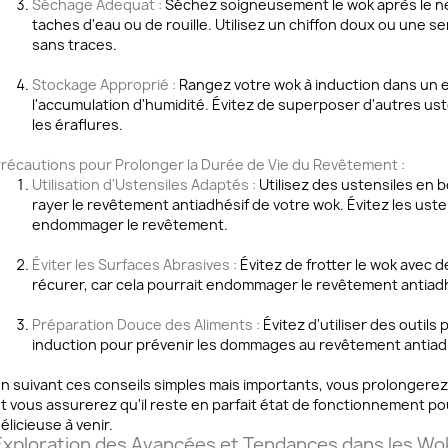
Séchage Adequat :
Séchez soigneusement le wok après le net
taches d'eau ou de rouille. Utilisez un chiffon doux ou une s
sans traces.
Stockage Approprié :
Rangez votre wok à induction dans un en
l'accumulation d'humidité. Évitez de superposer d'autres uste
les éraflures.
récautions pour Prolonger la Durée de Vie du Revêtement :
Utilisation d'Ustensiles Adaptés :
Utilisez des ustensiles en b
rayer le revêtement antiadhésif de votre wok. Évitez les uste
endommager le revêtement.
Éviter les Surfaces Abrasives :
Évitez de frotter le wok avec
récurer, car cela pourrait endommager le revêtement antiadhé
Préparation Douce des Aliments :
Évitez d'utiliser des outil
induction pour prévenir les dommages au revêtement antiadhés
n suivant ces conseils simples mais importants, vous prolongerez 
t vous assurerez qu'il reste en parfait état de fonctionnement
élicieuse à venir.
Exploration des Avancées et Tendances dans les Wok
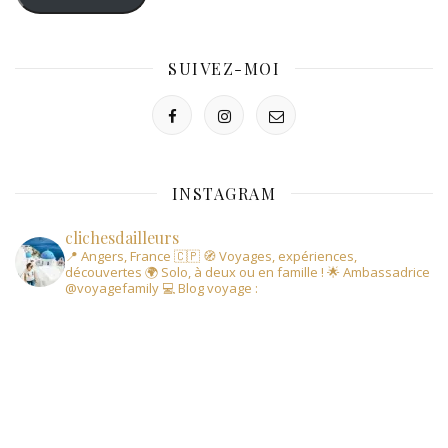
SUIVEZ-MOI
INSTAGRAM
clichesdailleurs
📍 Angers, France 🇨🇵
🧭 Voyages, expériences,
découvertes
🌍 Solo, à deux ou en famille !
🌟 Ambassadrice
@voyagefamily
💻 Blog voyage :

--------------------------------

_Task item:_ Your answer should be the exact lines above from the one with "Utilisation d'Ustensiles Adaptés" through the one with "récurer, car cela", both included, and nothing besides.

_Answer to the problem:_
Utilisation d'Ustensiles Adaptés :
Utilisez des ustensiles en b
rayer le revêtement antiadhésif de votre wok. Évitez les uste
endommager le revêtement.
Éviter les Surfaces Abrasives :
Évitez de frotter le wok avec
récurer, car cela pourrait endommager le revêtement antiadhé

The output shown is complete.